18. \( \frac{b^{2}+4 b+4}{2 b^{2}-8} \cdot \frac{3 b-6}{4 b} \)

Let's simplify the given expression step by step: 1. **Factor all parts of the expression** where possible: - The numerator \( b^2 + 4b + 4 \) can be factored as \( (b + 2)^2 \). - The denominator \( 2b^2 - 8 \) can be factored as \( 2(b^2 - 4) = 2(b - 2)(b + 2) \). - The numerator \( 3b - 6 \) can be factored as \( 3(b - 2) \). - The denominator \( 4b \) remains as is.
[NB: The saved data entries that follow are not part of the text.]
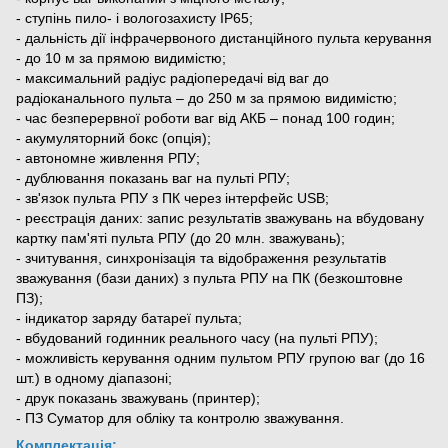
- ступінь пило- і вологозахисту ІР65;
- дальність дії інфрачервоного дистанційного пульта керування
- до 10 м за прямою видимістю;
- максимальний радіус радіопередачі від ваг до
радіоканального пульта – до 250 м за прямою видимістю;
- час безперервної роботи ваг від АКБ – понад 100 годин;
- акумуляторний бокс (опція);
- автономне живлення РПУ;
- дублювання показань ваг на пульті РПУ;
- зв'язок пульта РПУ з ПК через інтерфейс USB;
- реєстрація даних: запис результатів зважувань на вбудовану
картку пам'яті пульта РПУ (до 20 млн. зважувань);
- зчитування, синхронізація та відображення результатів
зважування (бази даних) з пульта РПУ на ПК (безкоштовне
ПЗ);
- індикатор заряду батареї пульта;
- вбудований годинник реального часу (на пульті РПУ);
- можливість керування одним пультом РПУ групою ваг (до 16
шт.) в одному діапазоні;
- друк показань зважувань (принтер);
- ПЗ Суматор для обліку та контролю зважування.
Комплектація:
Now, we can rewrite the entire expression with the factors: \[ \frac{(b + 2)^2}{2(b - 2)(b + 2)} \cdot \frac{3(b - 2)}{4b} \] 2. **Cancel common factors**: - The \( (b + 2) \) in the numerator of the first fraction can cancel with the \( (b + 2) \) in the denominator. - The \( (b - 2) \) in the numerator of the second fraction can cancel with the \( (b - 2) \) in the denominator from the first fraction. After canceling, we get: \[ \frac{(b + 2) \cdot 3}{2 \cdot 4b} = \frac{3(b + 2)}{8b} \] 3. **Final expression**: Thus, the simplified expression is: \[ \frac{3(b + 2)}{8b} \] This is the final result of simplifying the initial expression.